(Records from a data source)

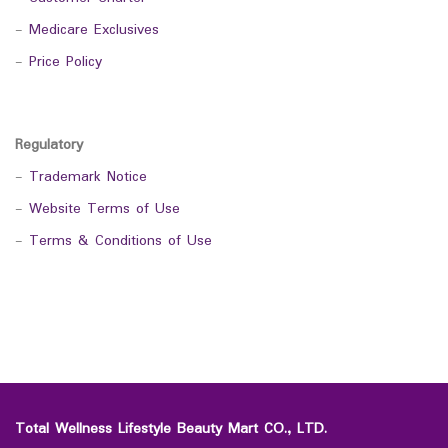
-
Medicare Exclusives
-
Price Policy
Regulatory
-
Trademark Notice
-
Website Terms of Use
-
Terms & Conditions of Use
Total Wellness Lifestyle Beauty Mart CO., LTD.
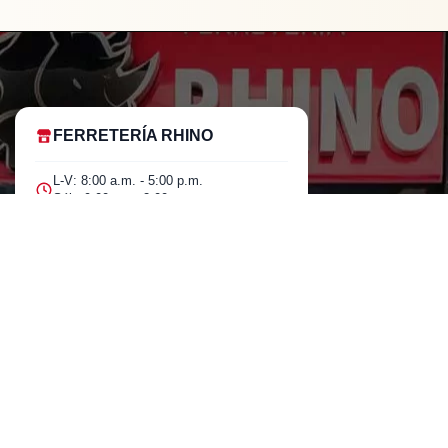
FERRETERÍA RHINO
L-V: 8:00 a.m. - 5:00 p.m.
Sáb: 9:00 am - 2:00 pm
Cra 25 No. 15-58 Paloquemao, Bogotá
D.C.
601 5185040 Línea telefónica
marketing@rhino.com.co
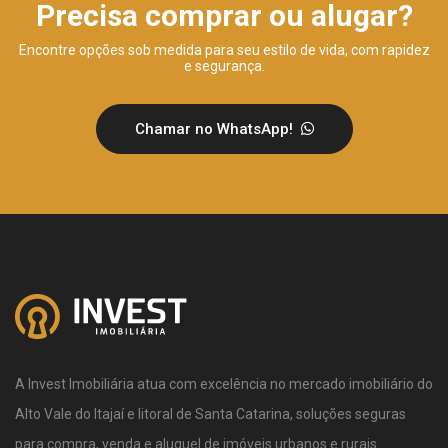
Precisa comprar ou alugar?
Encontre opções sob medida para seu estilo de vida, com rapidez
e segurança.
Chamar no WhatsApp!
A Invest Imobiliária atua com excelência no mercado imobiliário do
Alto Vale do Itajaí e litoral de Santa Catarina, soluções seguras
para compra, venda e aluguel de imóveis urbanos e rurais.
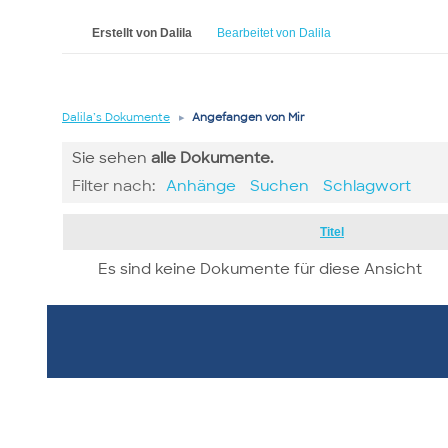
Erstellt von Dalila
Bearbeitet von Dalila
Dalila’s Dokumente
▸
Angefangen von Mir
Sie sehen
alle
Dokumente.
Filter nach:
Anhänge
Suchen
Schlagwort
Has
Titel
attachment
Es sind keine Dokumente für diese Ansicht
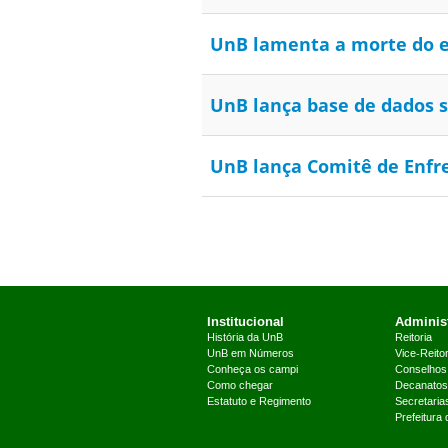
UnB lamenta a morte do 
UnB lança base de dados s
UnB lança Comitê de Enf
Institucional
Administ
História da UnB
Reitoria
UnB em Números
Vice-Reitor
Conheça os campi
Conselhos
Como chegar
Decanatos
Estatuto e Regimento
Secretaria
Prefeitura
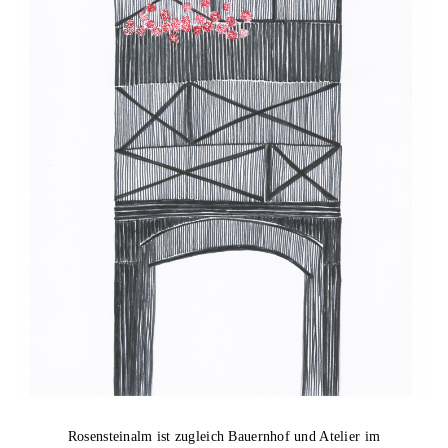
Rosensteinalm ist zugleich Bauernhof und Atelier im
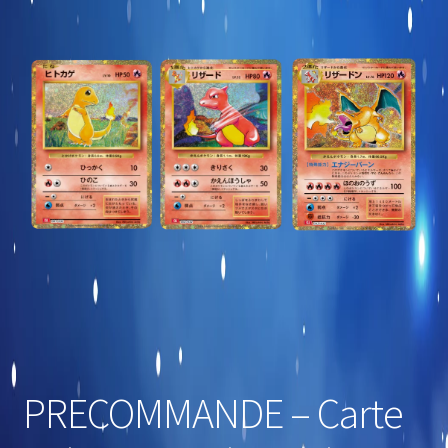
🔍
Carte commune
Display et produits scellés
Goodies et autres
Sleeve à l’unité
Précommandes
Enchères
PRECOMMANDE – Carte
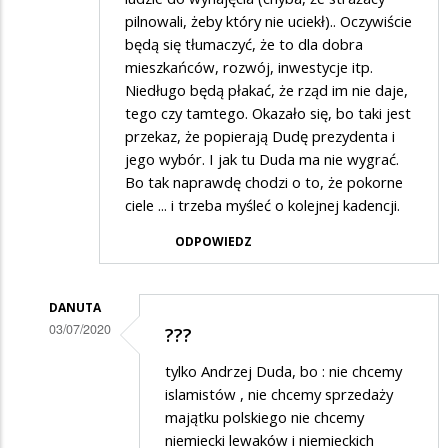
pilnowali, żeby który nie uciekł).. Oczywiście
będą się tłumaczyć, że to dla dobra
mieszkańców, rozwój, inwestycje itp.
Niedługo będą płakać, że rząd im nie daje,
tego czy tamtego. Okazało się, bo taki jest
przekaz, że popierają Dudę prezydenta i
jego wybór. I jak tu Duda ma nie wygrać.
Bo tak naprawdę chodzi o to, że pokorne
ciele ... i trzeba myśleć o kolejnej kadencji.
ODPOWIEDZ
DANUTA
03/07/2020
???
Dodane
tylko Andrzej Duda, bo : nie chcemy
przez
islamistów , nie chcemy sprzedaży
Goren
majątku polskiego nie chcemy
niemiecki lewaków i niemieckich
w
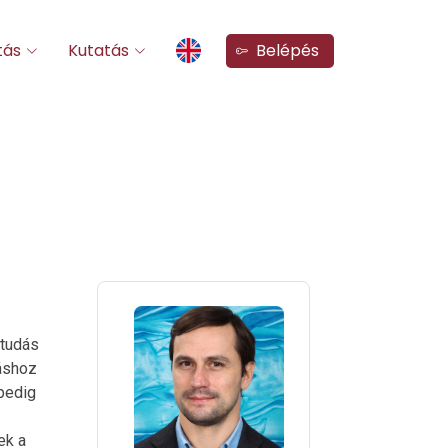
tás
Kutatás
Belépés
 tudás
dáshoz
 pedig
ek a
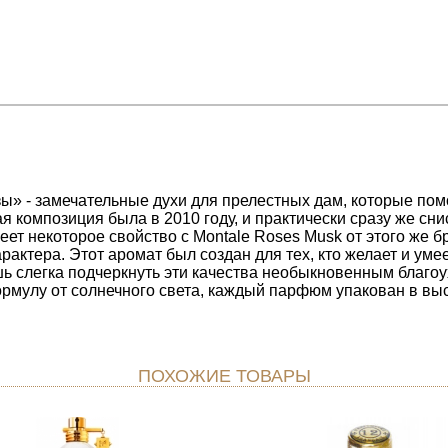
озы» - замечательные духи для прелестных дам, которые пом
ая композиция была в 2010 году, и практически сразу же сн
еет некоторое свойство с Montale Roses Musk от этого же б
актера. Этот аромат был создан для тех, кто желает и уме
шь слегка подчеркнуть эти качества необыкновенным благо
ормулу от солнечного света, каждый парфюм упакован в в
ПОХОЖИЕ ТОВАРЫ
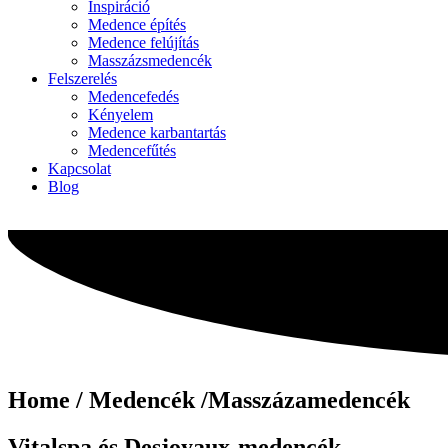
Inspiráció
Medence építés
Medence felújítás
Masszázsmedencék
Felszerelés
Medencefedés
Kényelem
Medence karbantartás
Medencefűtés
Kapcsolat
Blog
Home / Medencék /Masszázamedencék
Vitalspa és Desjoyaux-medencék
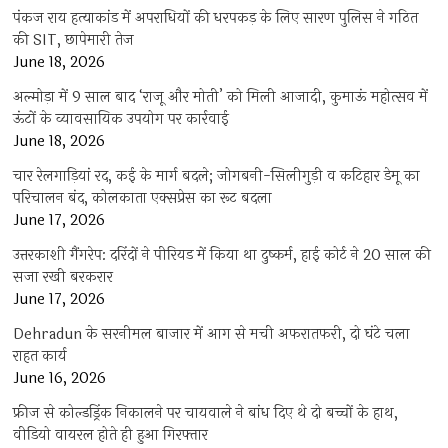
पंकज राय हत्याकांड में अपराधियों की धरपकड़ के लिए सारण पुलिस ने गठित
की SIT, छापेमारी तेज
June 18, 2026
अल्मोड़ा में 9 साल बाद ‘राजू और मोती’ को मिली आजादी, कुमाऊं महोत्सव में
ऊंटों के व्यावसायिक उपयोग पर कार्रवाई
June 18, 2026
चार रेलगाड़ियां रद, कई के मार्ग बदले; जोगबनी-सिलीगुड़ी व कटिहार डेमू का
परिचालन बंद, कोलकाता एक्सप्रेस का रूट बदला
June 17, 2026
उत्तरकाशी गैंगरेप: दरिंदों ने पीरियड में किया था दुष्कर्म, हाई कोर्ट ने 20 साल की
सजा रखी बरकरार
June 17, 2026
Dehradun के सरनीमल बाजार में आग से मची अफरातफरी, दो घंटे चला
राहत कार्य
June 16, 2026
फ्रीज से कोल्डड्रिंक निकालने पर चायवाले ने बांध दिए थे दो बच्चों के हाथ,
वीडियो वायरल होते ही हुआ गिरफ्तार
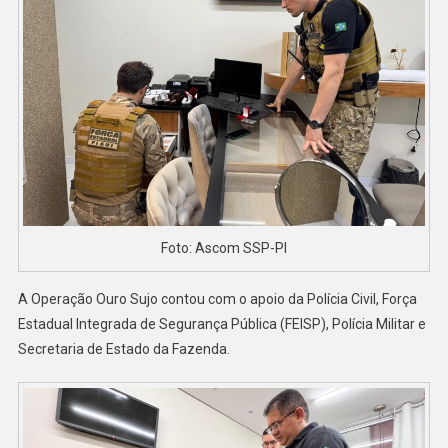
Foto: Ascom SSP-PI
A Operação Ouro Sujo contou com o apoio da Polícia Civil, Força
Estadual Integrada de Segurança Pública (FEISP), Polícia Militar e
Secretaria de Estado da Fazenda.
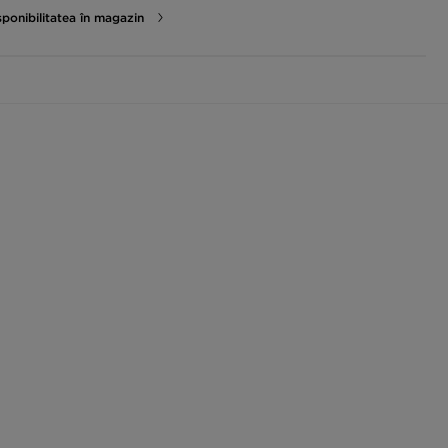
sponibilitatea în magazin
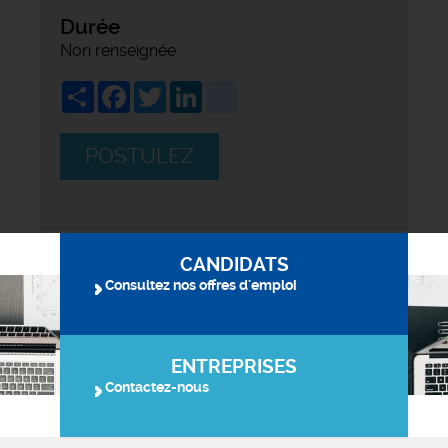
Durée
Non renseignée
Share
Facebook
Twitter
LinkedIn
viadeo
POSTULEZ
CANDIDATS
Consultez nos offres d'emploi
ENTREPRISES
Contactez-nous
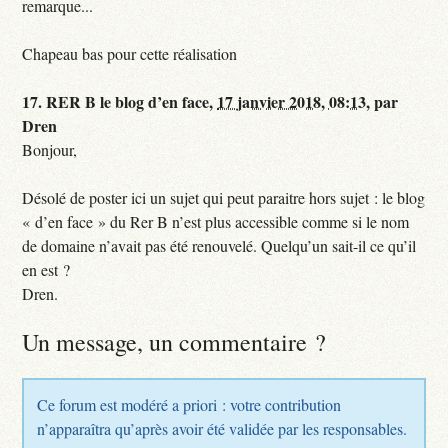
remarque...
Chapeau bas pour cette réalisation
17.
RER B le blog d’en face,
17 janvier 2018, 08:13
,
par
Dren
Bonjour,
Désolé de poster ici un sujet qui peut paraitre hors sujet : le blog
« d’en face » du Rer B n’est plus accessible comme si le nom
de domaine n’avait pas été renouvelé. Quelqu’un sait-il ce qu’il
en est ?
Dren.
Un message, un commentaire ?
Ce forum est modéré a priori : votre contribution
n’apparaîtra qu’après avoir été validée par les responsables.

▶ [WHAT THE EXERCISE ASKS] Among the records, find all lines that include the string "chcemy" and return them.

▶ [EXERCISE RESULT]
tylko Andrzej Duda, bo : nie chcemy
islamistów , nie chcemy sprzedaży
majątku polskiego nie chcemy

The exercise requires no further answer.